L’entreprise familiale stimule le dépôt de projets dans une démarche d’intrapreneuriat, sans rapport immédiat avec son activité dans l’automobile, mais ayant pour effet de créer des collaborations entre services et sites différents.
L’intrapreneuriat est très tendance chez Delfingen Industry. Ce groupe familial de sous-traitance automobile de 2 700 salariés dont le siège social est situé à Anteuil, dans le Doubs, met au service de sa politique d’entreprise ce concept, consistant à stimuler l’émergence de projets au sein de ses effectifs : « L’intrapreneuriat libère leur enthousiasme et leur énergie, notamment celui des jeunes générations en quête de sens au travail », souligne Christophe Clerc, vice-président exécutif. Pour ce fabricant de tubes et gaines de protection des véhicules, il revêt deux particularités : le projet est nécessairement collectif, et il n’a pas l’obligation d’un rapport direct avec le poste occupé. Rien à voir, en somme, avec la classique « boîte à idées » visant à des améliorations ciblées. C’est d’ailleurs la portée jugée trop limitée à l’échelle du groupe qui a motivé la dizaine de refus de validations, parmi les 50 projets déposés depuis l’origine du dispositif l’an dernier.
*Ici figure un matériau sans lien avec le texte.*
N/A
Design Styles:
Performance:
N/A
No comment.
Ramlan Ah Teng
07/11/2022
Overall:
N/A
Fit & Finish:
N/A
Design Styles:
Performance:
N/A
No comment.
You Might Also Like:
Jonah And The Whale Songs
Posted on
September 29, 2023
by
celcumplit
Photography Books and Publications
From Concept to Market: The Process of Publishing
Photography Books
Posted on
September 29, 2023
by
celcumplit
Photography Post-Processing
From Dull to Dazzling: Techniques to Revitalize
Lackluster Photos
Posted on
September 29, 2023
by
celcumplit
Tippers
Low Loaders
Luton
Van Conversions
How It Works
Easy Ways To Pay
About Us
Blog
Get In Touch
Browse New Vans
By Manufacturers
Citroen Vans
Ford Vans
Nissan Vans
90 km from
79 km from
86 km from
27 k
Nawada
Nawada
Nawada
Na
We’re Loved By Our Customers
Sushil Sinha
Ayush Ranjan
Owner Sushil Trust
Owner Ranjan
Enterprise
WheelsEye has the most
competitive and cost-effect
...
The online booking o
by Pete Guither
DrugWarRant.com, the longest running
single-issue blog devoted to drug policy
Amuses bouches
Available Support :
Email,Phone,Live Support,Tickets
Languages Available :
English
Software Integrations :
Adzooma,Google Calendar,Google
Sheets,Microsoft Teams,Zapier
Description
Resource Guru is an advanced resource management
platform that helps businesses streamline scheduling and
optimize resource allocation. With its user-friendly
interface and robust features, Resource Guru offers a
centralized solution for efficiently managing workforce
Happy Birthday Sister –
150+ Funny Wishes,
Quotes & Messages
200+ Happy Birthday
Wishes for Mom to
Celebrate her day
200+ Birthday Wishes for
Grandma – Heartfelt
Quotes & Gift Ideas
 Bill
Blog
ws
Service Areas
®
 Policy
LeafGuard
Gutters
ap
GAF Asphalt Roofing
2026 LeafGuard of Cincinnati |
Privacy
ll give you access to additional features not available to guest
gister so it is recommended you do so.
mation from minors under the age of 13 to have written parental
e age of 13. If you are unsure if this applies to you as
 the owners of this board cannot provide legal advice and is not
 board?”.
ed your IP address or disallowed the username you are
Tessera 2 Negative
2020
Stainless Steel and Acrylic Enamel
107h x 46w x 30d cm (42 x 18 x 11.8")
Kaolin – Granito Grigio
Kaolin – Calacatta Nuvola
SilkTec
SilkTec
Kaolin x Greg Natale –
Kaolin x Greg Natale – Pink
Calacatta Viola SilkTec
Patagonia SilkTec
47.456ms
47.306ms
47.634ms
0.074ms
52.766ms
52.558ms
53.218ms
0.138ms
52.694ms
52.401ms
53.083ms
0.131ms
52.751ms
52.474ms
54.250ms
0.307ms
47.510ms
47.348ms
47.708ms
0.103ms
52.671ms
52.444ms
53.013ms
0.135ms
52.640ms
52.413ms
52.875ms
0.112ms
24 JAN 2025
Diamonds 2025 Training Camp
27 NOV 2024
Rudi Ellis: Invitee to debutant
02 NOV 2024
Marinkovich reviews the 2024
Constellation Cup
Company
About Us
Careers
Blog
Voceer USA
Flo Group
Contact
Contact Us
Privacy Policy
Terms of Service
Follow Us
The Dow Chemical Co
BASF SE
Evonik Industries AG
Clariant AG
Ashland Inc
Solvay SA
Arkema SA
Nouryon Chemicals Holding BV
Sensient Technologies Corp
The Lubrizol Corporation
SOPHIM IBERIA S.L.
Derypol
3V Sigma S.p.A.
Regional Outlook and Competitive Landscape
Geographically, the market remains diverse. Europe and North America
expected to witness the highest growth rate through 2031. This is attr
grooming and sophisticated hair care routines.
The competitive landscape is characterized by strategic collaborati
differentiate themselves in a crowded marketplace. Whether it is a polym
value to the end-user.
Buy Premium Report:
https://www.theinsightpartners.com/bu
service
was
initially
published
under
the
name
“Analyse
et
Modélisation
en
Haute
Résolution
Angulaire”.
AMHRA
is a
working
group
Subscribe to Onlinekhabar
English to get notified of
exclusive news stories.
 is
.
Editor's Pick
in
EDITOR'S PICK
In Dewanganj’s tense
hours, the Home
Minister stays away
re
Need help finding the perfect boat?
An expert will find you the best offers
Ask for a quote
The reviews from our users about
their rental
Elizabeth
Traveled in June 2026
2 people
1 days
« Notre initiative constitue un moteur de l’économie collaborative appelée à prendre une place croissante dans nos métiers, et il contribue au décloisonnement entre nos équipes mondiales », poursuit Christophe Clerc. La configuration de base consiste en effet à réunir autour d’un projet une dizaine de salariés de différents services parmi les quelque 30 sites de Delfingen dans 20 pays. Ainsi, la mise au point d’une prothèse de la main en plastique par impression 3D pour enfants privés de l’usage de ce membre mobilise-t-elle actuellement un directeur de site en Inde, un ingénieur aux États-Unis, un responsable qualité aux Philippines, un responsable RH-finances en Asie et six salariés du siège d’Anteuil (Doubs), ingénieurs, data manager, juriste et informaticien, autour de l’initiatrice Dorothée Potier, responsable qualité pour l’Europe et l’Afrique. « L’idée m’est venue, sans rapport avec une expérience personnelle, en visualisant une vidéo sur un projet comparable d’un ingénieur d’Airbus. Elle m’a semblé compatible avec les moyens techniques et les valeurs de Delfingen : nous possédons des imprimantes 3D, nous avons implanté depuis peu un fab lab, le plastique est notre matière première et notre fondation d’entreprise compte le handicap dans ses axes d’actions », décrit Dorothée Potier. Le matériel, issu de la récupération, rend le projet très peu onéreux, et ainsi déployable dans les pays les plus pauvres. Delfingen ne fixe cependant pas de plafond budgétaire aux projets, dès lors que le montant sollicité apparaît justifié. La prothèse en cours de mise au point est beaucoup plus légère et souple que les prothèses habituelles. Elle crée une articulation qui obéit aisément aux mouvements du bras valide et a été agréée par l’association E-nable qui œuvre au développement de ce type de produits dans le monde, est partenaire du projet et gage de sa dimension internationale.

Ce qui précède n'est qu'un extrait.